Source: The Guardian
Author: Karen McVeigh
The UN-affiliated organisation that oversees deep-sea mining, a controversial new industry, has been accused of failings of transparency after an independent body responsible for reporting on negotiations was kicked out.
Scientists have warned that the damage to ecosystems from mining nickel, cobalt and other metals on the deep-seabed would be “dangerous”, “reckless” and “irreversible”. One estimate suggests that 90% of the deep-sea species that researchers encounter are new to science.
As opposition to deep-sea mining grows, the ISA is facing resistance over its rush to develop a roadmap to be adopted before 9 July 2023.
Germany and environmentalists also expressed concern over a lack of transparency by the ISA’s legal and technical commission (LTC), a body charged with developing standards and guidelines for the mining code, which meets behind closed doors.
Duncan Currie, an international lawyer with the Deep Sea Conservation Coalition, which is tracking the negotiations, said he was “very concerned” by the various failures of transparency.

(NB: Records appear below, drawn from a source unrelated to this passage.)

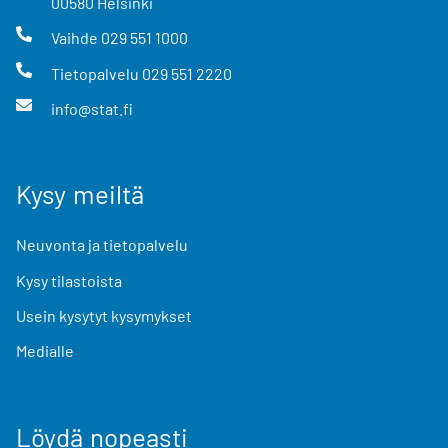
00580
Helsinki
Vaihde
029 551 1000
Tietopalvelu
029 551 2220
info@stat.fi
Kysy meiltä
Neuvonta ja tietopalvelu
Kysy tilastoista
Usein kysytyt kysymykset
Medialle
Löydä nopeasti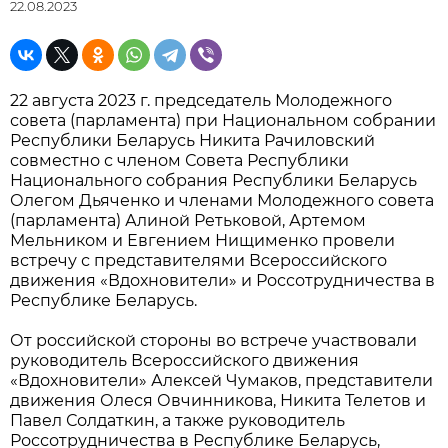
22.08.2023
22 августа 2023 г. председатель Молодежного
совета (парламента) при Национальном собрании
Республики Беларусь Никита Рачиловский
совместно с членом Совета Республики
Национального собрания Республики Беларусь
Олегом Дьяченко и членами Молодежного совета
(парламента) Алиной Ретьковой, Артемом
Мельником и Евгением Нищименко провели
встречу с представителями Всероссийского
движения «Вдохновители» и Россотрудничества в
Республике Беларусь.
От российской стороны во встрече участвовали
руководитель Всероссийского движения
«Вдохновители» Алексей Чумаков, представители
движения Олеся Овчинникова, Никита Телетов и
Павел Солдаткин, а также руководитель
Россотрудничества в Республике Беларусь,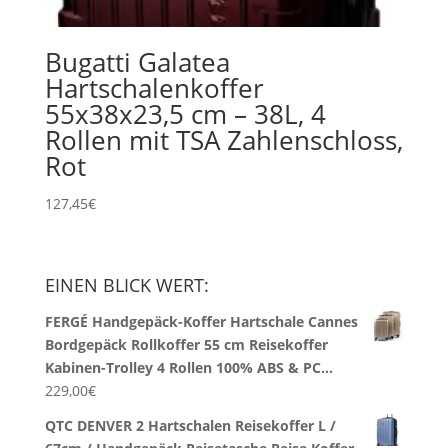
Bugatti Galatea
Hartschalenkoffer
55x38x23,5 cm – 38L, 4
Rollen mit TSA Zahlenschloss,
Rot
127,45
€
EINEN BLICK WERT:
FERGÉ Handgepäck-Koffer Hartschale Cannes
Bordgepäck Rollkoffer 55 cm Reisekoffer
Kabinen-Trolley 4 Rollen 100% ABS & PC…
229,00
€
QTC DENVER 2 Hartschalen Reisekoffer L /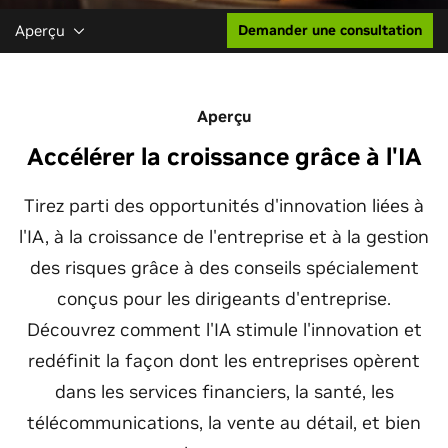
Aperçu
Demander une consultation
Aperçu
Accélérer la croissance grâce à l'IA
Tirez parti des opportunités d'innovation liées à
l'IA, à la croissance de l'entreprise et à la gestion
des risques grâce à des conseils spécialement
conçus pour les dirigeants d'entreprise.
Découvrez comment l'IA stimule l'innovation et
redéfinit la façon dont les entreprises opèrent
dans les services financiers, la santé, les
télécommunications, la vente au détail, et bien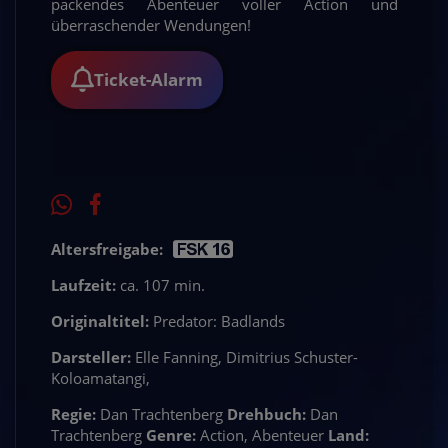
packendes Abenteuer voller Action und
überraschender Wendungen!
Ticket-Alarm
Altersfreigabe:
Laufzeit:
ca. 107 min.
Originaltitel:
Predator: Badlands
Darsteller:
Elle Fanning, Dimitrius Schuster-
Koloamatangi,
Regie:
Dan Trachtenberg
Drehbuch:
Dan
Trachtenberg
Genre:
Action, Abenteuer
Land:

Currie wants to see a moratorium on deep-sea mining, akin to that set up by the Antarctic protocol. “The whole area of deep-sea mining is a political, scientific and political minefield. There should be a moratorium put in place.”
Greenpeace, an observer at the talks, called for reform of the ISA’s secretariat, which it accused of bias towards allowing mining to take place, to the detriment of the environment.
“There are a herd of elephants in the room,” said Arlo Hemphill, an oceans campaigner for Greenpeace USA. “There’s not enough time to get it right, and there is not the science to get it right.”